In a strange exhibition of flesh this morning President Marcelo did a lot more than roll up his sleeves to try and encourage fellow citizens to get their annual flu vaccine. He took off everything from the waist up.
Carefully looking away from the point of needle puncture, the head of state was photographed by the nation’s press, giving a rallying message: “We are all in the same boat”.
“If things go well, we all win. If things go less well, we all lose” was the message as Marcelo embarked on a gruelling round of ‘audiences of institutions from various sectors’.
The plan was to hear everyone on where the country is going (and how it should get there), in terms of the developing pandemic.
First to be heard today was health minister Marta Temido. There will be many others, said Marcelo, citing “representatives of the professional classes, economy and society. They all have to be heard…” and by Marcelo himself.
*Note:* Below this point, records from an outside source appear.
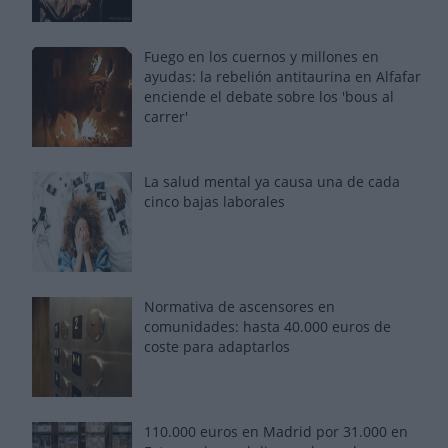
Fuego en los cuernos y millones en
ayudas: la rebelión antitaurina en Alfafar
enciende el debate sobre los 'bous al
carrer'
La salud mental ya causa una de cada
cinco bajas laborales
Normativa de ascensores en
comunidades: hasta 40.000 euros de
coste para adaptarlos
110.000 euros en Madrid por 31.000 en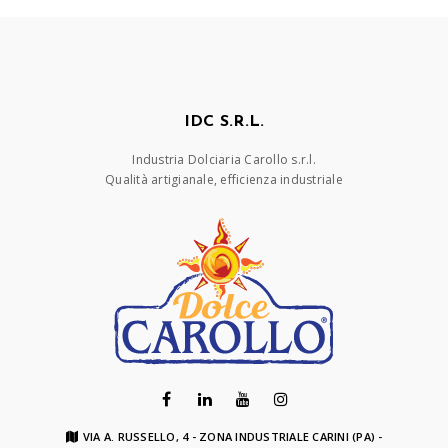
IDC S.R.L.
Industria Dolciaria Carollo s.r.l.
Qualità artigianale, efficienza industriale
VIA A. RUSSELLO, 4 - ZONA INDUSTRIALE CARINI (PA) -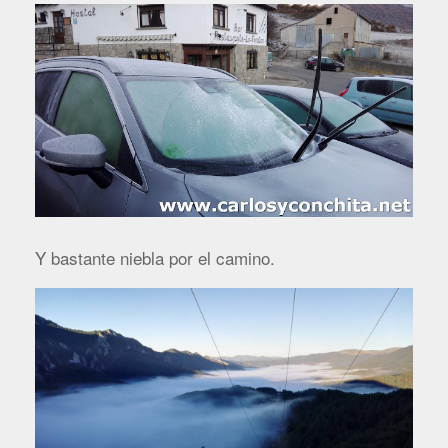
Y bastante niebla por el camino.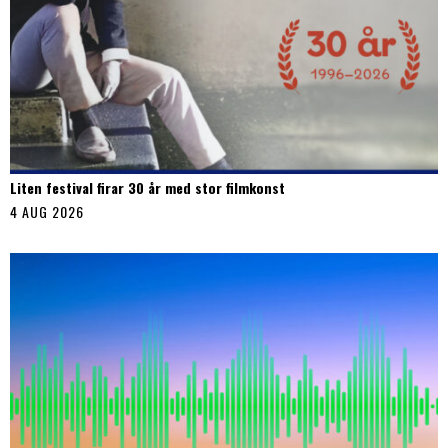
Liten festival firar 30 år med stor filmkonst
4 AUG 2026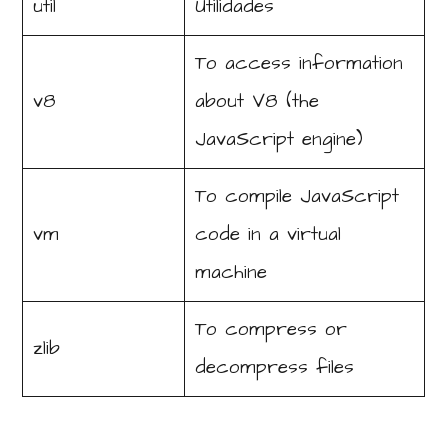
util
Utilidades
To access information
v8
about V8 (the
JavaScript engine)
To compile JavaScript
vm
code in a virtual
machine
To compress or
zlib
decompress files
As the energetic head of state explained, it is important to hear everyone. In fact, “the more the better, because obviously there are consequences in life and health, as well as in employment, earnings, and people’s everyday lives”.
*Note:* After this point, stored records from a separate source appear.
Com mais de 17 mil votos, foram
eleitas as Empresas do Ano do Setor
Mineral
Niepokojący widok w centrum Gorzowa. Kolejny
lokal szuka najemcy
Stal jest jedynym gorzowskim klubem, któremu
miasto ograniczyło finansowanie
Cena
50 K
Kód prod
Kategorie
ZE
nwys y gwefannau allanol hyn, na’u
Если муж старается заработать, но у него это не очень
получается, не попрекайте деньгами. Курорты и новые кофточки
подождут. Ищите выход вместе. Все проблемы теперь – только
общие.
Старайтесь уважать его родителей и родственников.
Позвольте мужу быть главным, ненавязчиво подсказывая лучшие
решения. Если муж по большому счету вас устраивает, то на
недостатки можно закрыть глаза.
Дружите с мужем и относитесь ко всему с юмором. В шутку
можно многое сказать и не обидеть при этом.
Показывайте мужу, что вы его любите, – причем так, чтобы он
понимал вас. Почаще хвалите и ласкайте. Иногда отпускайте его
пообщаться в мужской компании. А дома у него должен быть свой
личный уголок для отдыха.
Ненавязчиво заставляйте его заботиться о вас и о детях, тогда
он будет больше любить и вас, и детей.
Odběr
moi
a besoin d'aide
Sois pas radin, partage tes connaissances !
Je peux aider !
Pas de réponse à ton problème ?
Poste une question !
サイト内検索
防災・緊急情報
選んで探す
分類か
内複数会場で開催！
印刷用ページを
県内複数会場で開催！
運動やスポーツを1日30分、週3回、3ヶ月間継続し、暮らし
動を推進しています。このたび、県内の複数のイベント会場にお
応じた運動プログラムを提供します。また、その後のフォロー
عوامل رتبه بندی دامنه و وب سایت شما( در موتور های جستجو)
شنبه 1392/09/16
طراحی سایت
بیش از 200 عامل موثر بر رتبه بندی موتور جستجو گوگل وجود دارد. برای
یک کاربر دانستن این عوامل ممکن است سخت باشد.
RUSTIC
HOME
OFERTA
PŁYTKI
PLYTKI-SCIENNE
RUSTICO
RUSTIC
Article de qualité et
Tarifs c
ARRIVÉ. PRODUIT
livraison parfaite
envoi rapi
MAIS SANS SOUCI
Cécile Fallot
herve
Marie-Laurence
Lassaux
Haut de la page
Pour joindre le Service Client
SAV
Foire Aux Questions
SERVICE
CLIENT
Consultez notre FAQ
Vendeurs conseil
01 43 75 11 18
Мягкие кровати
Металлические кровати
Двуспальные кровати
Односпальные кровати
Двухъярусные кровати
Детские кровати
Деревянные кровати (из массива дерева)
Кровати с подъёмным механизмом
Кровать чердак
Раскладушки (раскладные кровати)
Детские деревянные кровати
This is yet another sign that the relatively ‘frightening’ official narrative of last week is being gently toned down.
Prime minister António Costa has been on the television over the weekend, saying of course he didn’t mean for police to start checking people’s handbags to see if mobile phones had the government’s contact-tracing app installed (click here) – and today DGS health chiefs were playing down fears of a State of Emergency programmed to follow the State of Calamity in November.
Said under secretary of state for health António Lacerda Sales (like Graça Freitas, one of the figureheads at DGS press conferences) “we are not at this phase”.
The evolution of the virus in Portugal has to be “very well pondered and evaluated before technical decisions like that are taken”, he said, stressing “we are not going to anticipate scenarios”.
As to Marcelo’s encouragement to the country to take advantage of this winter’s flu vaccine, the idea is to safeguard as much of the population as possible, to avoid a ‘run’ on the SNS health service.